◆ YOUR ASSIGNMENT ◆
Scan the entries below, and for each line that includes the word "felkészítéséért", make a copy.

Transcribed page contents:
══════════

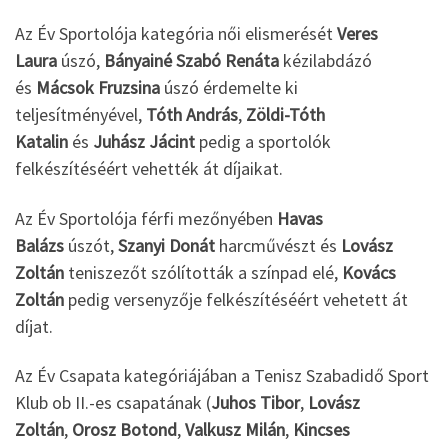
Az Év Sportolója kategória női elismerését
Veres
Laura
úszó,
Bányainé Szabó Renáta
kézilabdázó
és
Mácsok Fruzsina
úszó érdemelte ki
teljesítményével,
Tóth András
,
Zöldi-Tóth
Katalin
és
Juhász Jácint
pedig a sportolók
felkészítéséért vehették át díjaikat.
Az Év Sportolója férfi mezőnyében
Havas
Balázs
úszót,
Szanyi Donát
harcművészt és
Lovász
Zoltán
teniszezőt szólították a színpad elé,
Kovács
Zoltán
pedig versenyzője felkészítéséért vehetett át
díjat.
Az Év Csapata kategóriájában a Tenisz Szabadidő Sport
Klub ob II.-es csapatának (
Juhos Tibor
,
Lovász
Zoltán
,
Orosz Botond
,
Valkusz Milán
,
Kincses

══════════

◆ ANSWER BOX ◆
felkészítéséért vehették át díjaikat.
pedig versenyzője felkészítéséért vehetett át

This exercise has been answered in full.